What happened

Shares of ThermoGenesis Holdings (THMO -1.90%) were up 81% as of early Wednesday afternoon after the company announced it was rolling out 12 ReadyStart current Good Manufacturing Practices (cGMP) suites in Rancho Cordova, California, to early-stage cell and gene therapy companies. The stock has a 52-week low of $2.11 and a 52-week high of $40.50 and is down more than 86% over the past year.

So what

This is the next step in ThermoGenesis' transformation from a medical-device company to a contract development and manufacturing organization in the gene-editing field. The company's 35,500-square-foot facility, if fully occupied, is expected to generate $10 million to $16 million in annual revenue, the company said. The suites are expected to be ready for customers in the second or third quarter of this year.
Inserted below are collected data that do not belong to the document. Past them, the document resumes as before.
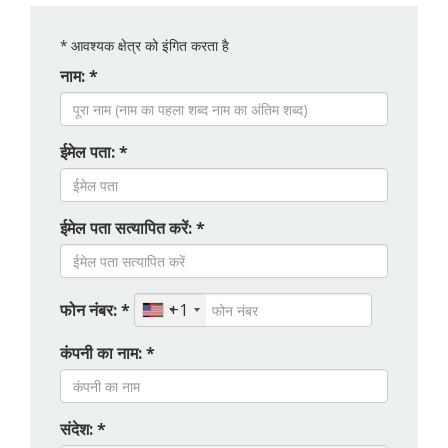
*
आवश्यक क्षेत्र को इंगित करता है
नाम: *
ईमेल पता: *
ईमेल पता सत्यापित करें: *
फोन नंबर: *
+1
कंपनी का नाम: *
संदेश: *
The idea, according to ThermoGenesis CEO Chris Xu, is the company will help other gene-therapy companies with its product commercialization and regulatory expertise while renting out suites that are quality compliant toward running a cGMP facility. In effect, ThermoGenesis will become a helpful landlord to small biotech companies, saving them the costs and space concerns of owning their own properties. 

Now what

ThermoGenesis markets a range of automated technologies for CAR-T and other cell therapies. The latest announcement is a bold move for a struggling company. ThermoGenesis was nearly delisted last year from the Nasdaq, and it also underwent a 1-for-45 reverse share split in December to boost the stock's price.

Wednesday's announcement shows the company reorganization plan is moving forward. As of Sept. 30, the company had $3.9 million in cash, its revenues were dropping, and its net losses were rising. In the third quarter, the company reported revenue of $2.1 million, down 34.3%, year over year, and the company said it had a net loss of $3.2 million, or $0.10 in earnings per share (EPS) loss, compared to a loss of $1.8 million, or an EPS loss of $0.15 in the same period in 2021.